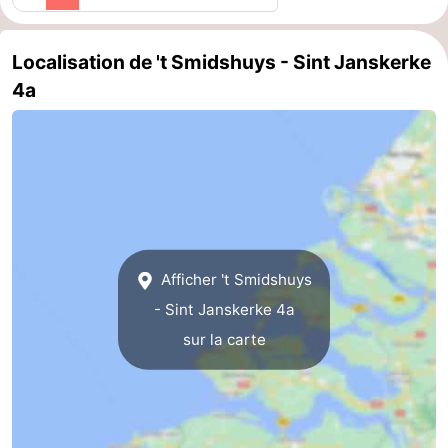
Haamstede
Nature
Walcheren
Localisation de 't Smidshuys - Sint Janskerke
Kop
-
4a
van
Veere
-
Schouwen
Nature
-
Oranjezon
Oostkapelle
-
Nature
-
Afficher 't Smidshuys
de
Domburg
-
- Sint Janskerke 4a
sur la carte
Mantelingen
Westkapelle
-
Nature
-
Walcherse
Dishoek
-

________________________________________

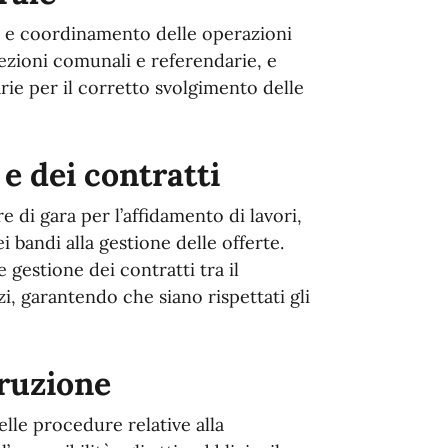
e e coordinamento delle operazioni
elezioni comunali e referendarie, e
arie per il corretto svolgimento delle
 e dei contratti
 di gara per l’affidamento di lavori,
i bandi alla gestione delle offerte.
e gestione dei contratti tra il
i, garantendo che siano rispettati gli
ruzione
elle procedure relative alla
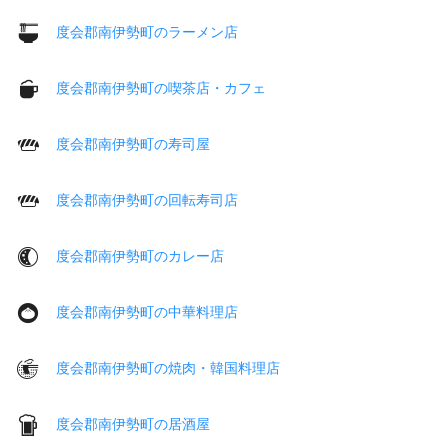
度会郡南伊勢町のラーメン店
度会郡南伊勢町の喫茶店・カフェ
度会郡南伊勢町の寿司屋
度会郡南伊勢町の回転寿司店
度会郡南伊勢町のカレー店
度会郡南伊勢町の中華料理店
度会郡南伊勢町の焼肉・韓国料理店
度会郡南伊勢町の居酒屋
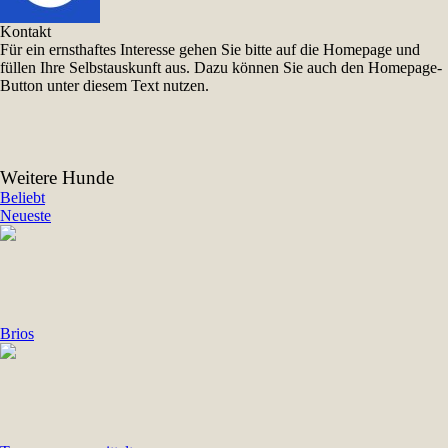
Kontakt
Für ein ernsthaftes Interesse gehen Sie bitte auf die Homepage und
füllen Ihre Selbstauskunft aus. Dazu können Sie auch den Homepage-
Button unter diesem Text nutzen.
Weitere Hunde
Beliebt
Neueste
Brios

________________________________________

▸ AIM OF THE EXERCISE: Within the listing above, tally the lines where the word "gestione" occurs and write only the total.

▸ RESULT FOR THIS EXERCISE: 2